RECORDS PROVIDED:
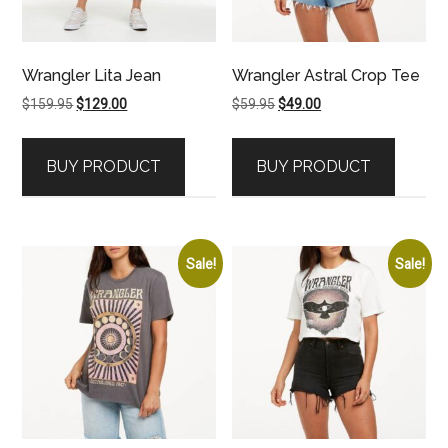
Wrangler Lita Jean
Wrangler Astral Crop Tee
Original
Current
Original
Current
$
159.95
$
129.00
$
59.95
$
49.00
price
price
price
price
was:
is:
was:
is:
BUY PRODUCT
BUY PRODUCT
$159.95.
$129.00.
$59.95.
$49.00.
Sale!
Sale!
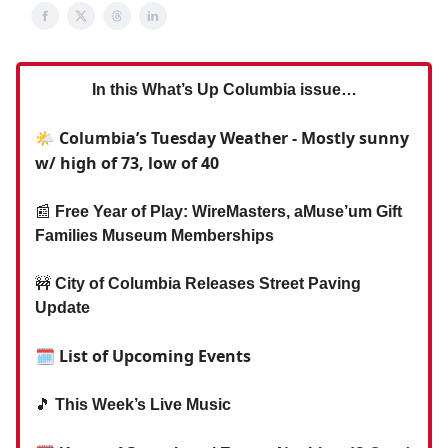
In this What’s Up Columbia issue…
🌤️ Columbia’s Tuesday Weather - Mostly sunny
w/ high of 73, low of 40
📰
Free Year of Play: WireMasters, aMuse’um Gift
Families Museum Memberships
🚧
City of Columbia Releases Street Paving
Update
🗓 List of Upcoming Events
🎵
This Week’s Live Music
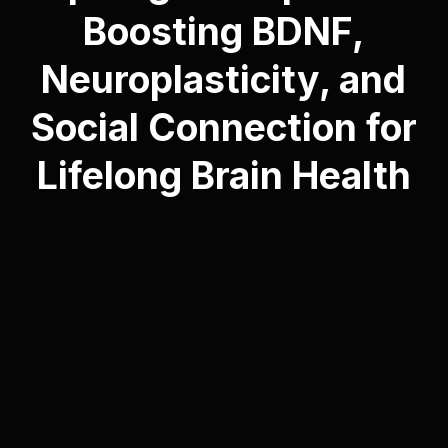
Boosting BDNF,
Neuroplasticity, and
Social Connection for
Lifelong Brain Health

...

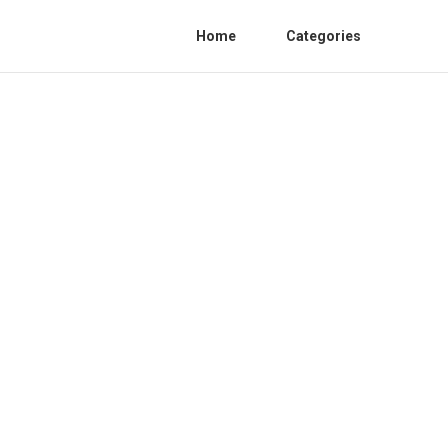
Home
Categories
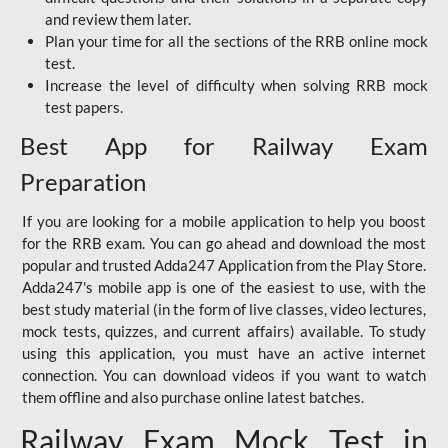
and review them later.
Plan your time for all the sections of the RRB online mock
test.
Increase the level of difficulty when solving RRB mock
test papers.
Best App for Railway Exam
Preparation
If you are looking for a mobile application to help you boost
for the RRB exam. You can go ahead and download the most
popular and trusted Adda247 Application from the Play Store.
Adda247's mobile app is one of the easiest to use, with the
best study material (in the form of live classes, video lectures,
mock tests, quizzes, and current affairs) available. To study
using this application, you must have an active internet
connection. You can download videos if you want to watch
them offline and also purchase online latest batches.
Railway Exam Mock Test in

WHAT THE TASK REQUIRES:
Scan the records above for the word "Wrangler". Copy each line that has it.

RESPONSE TO THIS EXERCISE:
Wrangler Lita Jean
Wrangler Astral Crop Tee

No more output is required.